__WORK INSTRUCTIONS__:
Once you find the line with "Floor Around 40%. Well, it Didn’t" in the data below, transcribe exactly each line from there to the line with "l of Social Sciences", inclusive, and nothing else. Drop the pictures.

__DATA RECORDS__:
^^^^^^^^
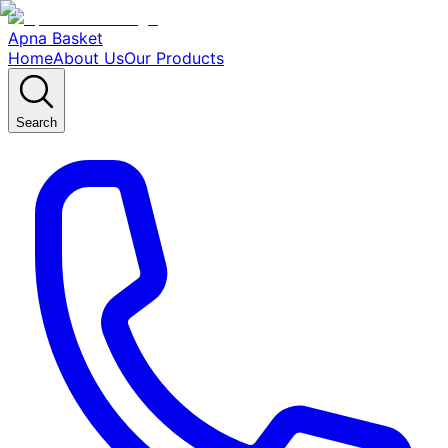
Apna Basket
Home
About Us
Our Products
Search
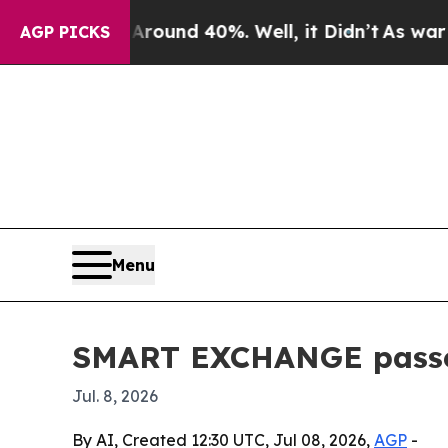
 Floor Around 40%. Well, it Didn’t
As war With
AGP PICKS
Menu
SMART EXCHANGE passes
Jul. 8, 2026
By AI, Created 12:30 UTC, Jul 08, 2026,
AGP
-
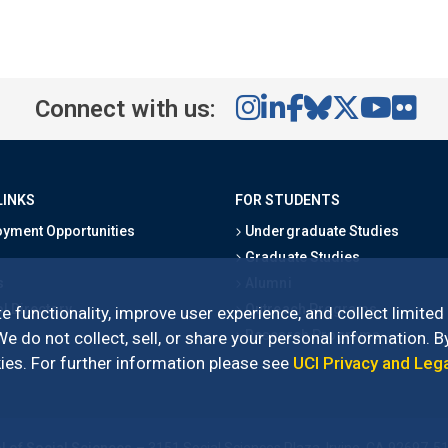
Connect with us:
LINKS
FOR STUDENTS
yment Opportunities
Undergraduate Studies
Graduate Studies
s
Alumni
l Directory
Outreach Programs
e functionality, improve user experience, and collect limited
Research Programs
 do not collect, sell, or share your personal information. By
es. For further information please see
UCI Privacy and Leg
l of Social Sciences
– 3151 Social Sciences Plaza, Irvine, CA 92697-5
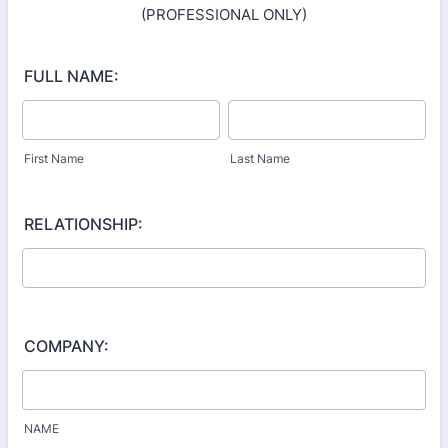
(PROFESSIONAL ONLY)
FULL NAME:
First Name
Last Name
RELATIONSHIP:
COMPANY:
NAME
^^^^^^^^
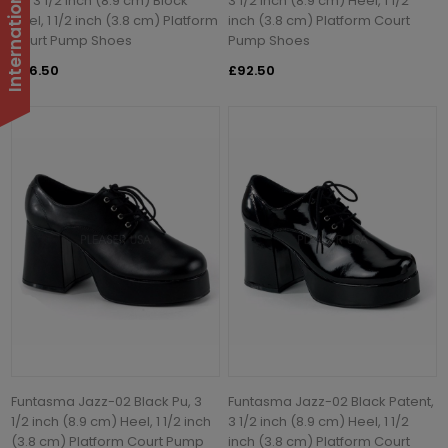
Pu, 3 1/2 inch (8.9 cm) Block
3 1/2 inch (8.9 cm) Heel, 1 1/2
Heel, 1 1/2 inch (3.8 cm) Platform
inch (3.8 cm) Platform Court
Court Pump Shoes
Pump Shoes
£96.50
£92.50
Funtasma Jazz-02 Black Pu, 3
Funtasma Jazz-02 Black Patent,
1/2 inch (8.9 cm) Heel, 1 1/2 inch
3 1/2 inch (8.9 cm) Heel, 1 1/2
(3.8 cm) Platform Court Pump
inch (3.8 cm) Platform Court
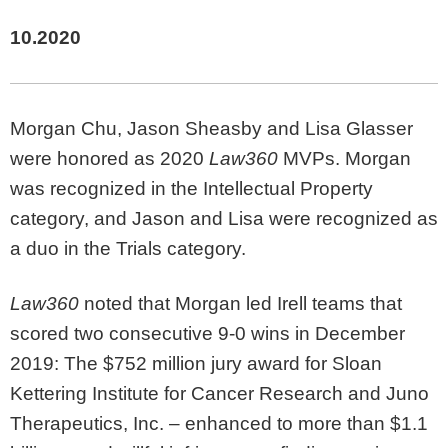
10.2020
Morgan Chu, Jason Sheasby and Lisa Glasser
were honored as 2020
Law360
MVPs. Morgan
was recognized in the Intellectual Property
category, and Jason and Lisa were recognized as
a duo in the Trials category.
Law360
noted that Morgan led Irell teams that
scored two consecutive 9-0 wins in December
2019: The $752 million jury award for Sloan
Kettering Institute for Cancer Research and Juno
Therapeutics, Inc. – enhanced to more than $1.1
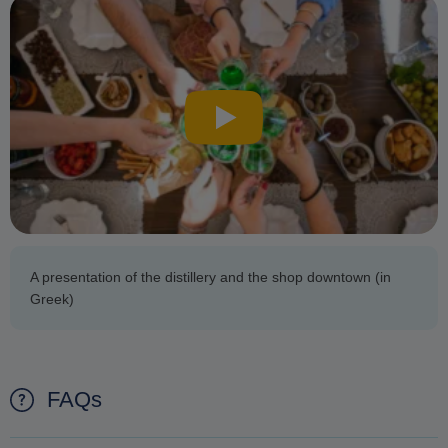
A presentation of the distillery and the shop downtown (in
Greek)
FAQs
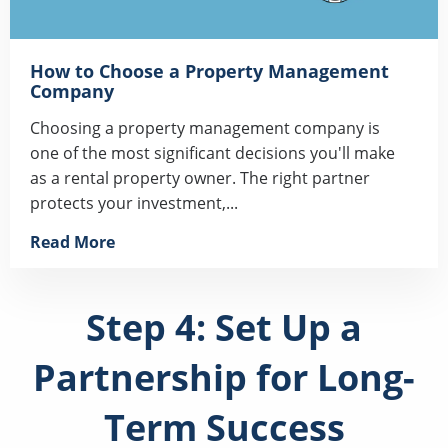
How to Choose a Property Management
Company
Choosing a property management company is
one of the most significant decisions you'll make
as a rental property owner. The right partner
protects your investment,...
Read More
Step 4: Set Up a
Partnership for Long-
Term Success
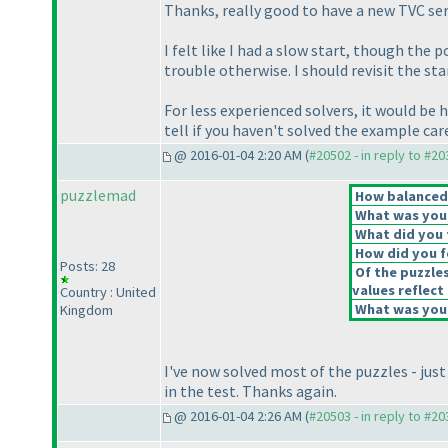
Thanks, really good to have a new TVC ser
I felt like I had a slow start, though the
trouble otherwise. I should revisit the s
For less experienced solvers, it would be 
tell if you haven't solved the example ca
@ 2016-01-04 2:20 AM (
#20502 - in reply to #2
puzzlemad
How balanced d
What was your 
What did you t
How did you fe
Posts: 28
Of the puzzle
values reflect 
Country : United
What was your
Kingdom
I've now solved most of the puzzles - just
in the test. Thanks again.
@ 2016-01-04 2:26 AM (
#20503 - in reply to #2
^^^^^^^^
__SOLUTION TO THE PROBLEM__:
 Floor Around 40%. Well, it Didn’t
As war With
AGP PICKS
Menu
SMART EXCHANGE passes
Jul. 8, 2026
By AI, Created 12:30 UTC, Jul 08, 2026,
AGP
-
Connect with us:
LINKS
FOR STUDENTS
yment Opportunities
Undergraduate Studies
Graduate Studies
s
Alumni
l Directory
Outreach Programs
e functionality, improve user experience, and collect limited
Research Programs
 do not collect, sell, or share your personal information. By
es. For further information please see
UCI Privacy and Leg
l of Social Sciences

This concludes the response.